Festive Season Penguin used to be called Christmas Penguin. He likes christmas; if you hold his flipper he exclaims “Ho ho ho, Merry Christmas!” in a jovial voice and then plays a rendition of a well known Christmas Carol for you. He’s not a very good singer, but he can sing in two notes at once, so that’s worth something.

Once our first Christmas with him ended, we didn’t have the heart to put him away, and so we renamed him Festive Season Penguin, and to this day he sits in our living room, cheering up the place with his unquenchable holiday spirit.

He’ll sing “Jingle Bells” for you, if you click this link.

November 28, 2005

Sapphire Bullet Points of Pure Love

Varia points me to an article in the New York Times, in which a tale is told of a woman breaking up with her man via Powerpoint.

“Let’s end things now, tonight, while we’re a little buzzed and in good moods.”
He paled, straightened, slumped. “Why?”

I reached into my bag and, nodding somberly, pulled out my laptop, resting it on the bar in front of us. [...]

When the presentation ended (with a bulleted list enumerating the many good times we had had, to end on an up note), I snapped my laptop shut and turned to face him. “Well?”

He ordered another drink, and we sat in complete silence for as long as it took him to finish it. I slipped my laptop back into my bag, paid the tab and hailed myself a cab.

Back In My Days We Made Mixes By Taping Scores Together, And We Liked It

The indomitable Lisa Firke talks tapes in Musing on the Mix. She’s references a Chicago Tribune article discussing the mixtape and lamenting as its shiny and convenient cousin, the Mix CD, takes over. With a quote from Nick Hornby, the literary father of all things musical.
Much of the argument against poor Mix CD follows the usual “if it’s easier, it can’t mean as much” line, ignoring the equally vibrant “if it’s easier, it frees up time and energy to do more creative things!” It also can fall quickly into the absurd: Stockhausen used to take an entire day to create about a second of electronic music, so painstaking was it. Does that mean more, or does it make what is done today mean less?
The rest of the article is mighty interesting though, and probably worth the free registration. And if you haven’t made a mix CD recently, or ever, I highly recommend it. Make one for someone you love, or hate (though I wouldn’t send it). Make one for me, if you’d like. Take your time; find just the right songs, pay attention to the flow. There is creative genius and unbounded expression in the act, no matter what the medium.

November 27, 2005

Children of the Corn

Now we’re cooking!
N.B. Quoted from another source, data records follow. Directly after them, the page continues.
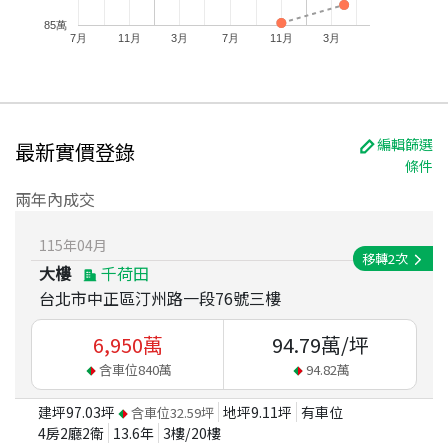
85萬
7月
11月
3月
7月
11月
3月
編輯篩選
最新實價登錄
條件
兩年內成交
115
年
04
月
移轉
2
次
大樓
千荷田
台北市中正區汀州路一段76號三樓
6,950
萬
94.79
萬/坪
含車位
840
萬
94.82
萬
建坪
97.03
坪
地坪
9.11
坪
有車位
含車位
32.59
坪
4房2廳2衛
13.6
年
3
樓/
20
樓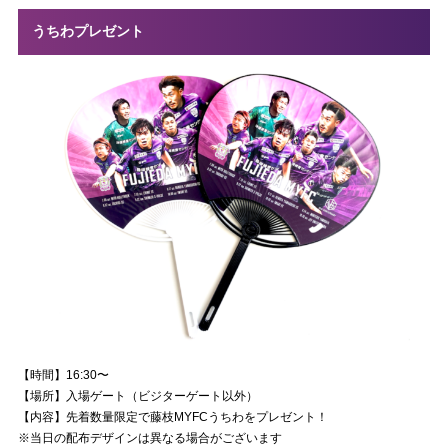
うちわプレゼント
【時間】16:30〜
【場所】入場ゲート（ビジターゲート以外）
【内容】先着数量限定で藤枝MYFCうちわをプレゼント！
※当日の配布デザインは異なる場合がございます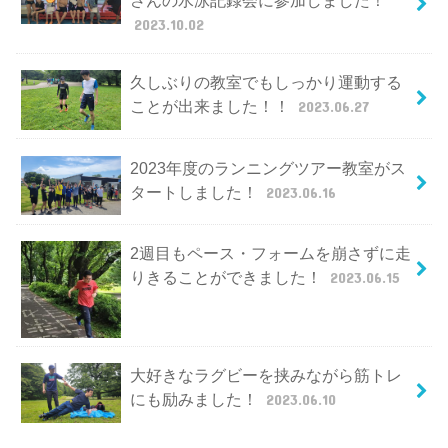
さんの水泳記録会に参加しました！
2023.10.02
久しぶりの教室でもしっかり運動する
ことが出来ました！！
2023.06.27
2023年度のランニングツアー教室がス
タートしました！
2023.06.16
2週目もペース・フォームを崩さずに走
りきることができました！
2023.06.15
大好きなラグビーを挟みながら筋トレ
にも励みました！
2023.06.10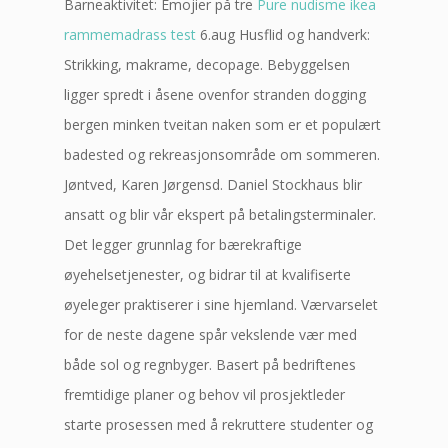
Barneaktivitet: Emojier på tre
Pure nudisme ikea
rammemadrass test
6.aug Husflid og handverk:
Strikking, makrame, decopage. Bebyggelsen
ligger spredt i åsene ovenfor stranden dogging
bergen minken tveitan naken som er et populært
badested og rekreasjonsområde om sommeren.
Jøntved, Karen Jørgensd. Daniel Stockhaus blir
ansatt og blir vår ekspert på betalingsterminaler.
Det legger grunnlag for bærekraftige
øyehelsetjenester, og bidrar til at kvalifiserte
øyeleger praktiserer i sine hjemland. Værvarselet
for de neste dagene spår vekslende vær med
både sol og regnbyger. Basert på bedriftenes
fremtidige planer og behov vil prosjektleder
starte prosessen med å rekruttere studenter og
The EP, named through bibliomancy from the reliable 1066 and All That, is officially Agricultural Revelations. Seven entirely new songs, and they’re pretty good.

Here’s the track listing in tentative order:

  1. Proscenium
  2. Crest
  3. E.G.B.
  4. Mouths of Babes
  5. Mellow Vandal
  6. Meerkat
  7. The Last Visible Dog

November 26, 2005

Needs More Notes

Composition continues, though I’m cramming more than I’d like. I’m a bit over halfway through my goal of 30 minutes, and have a few more things to bang out. If I get too far behind, I’ll just slow everything down.

I’m not sure how I’m going to distribute the EP, and am still wrangling with things like balancing listeners and potential sales. I’ve had 1019(!) downloads of Tango Heaven this month alone, but only one person bought a CD. Art is hard!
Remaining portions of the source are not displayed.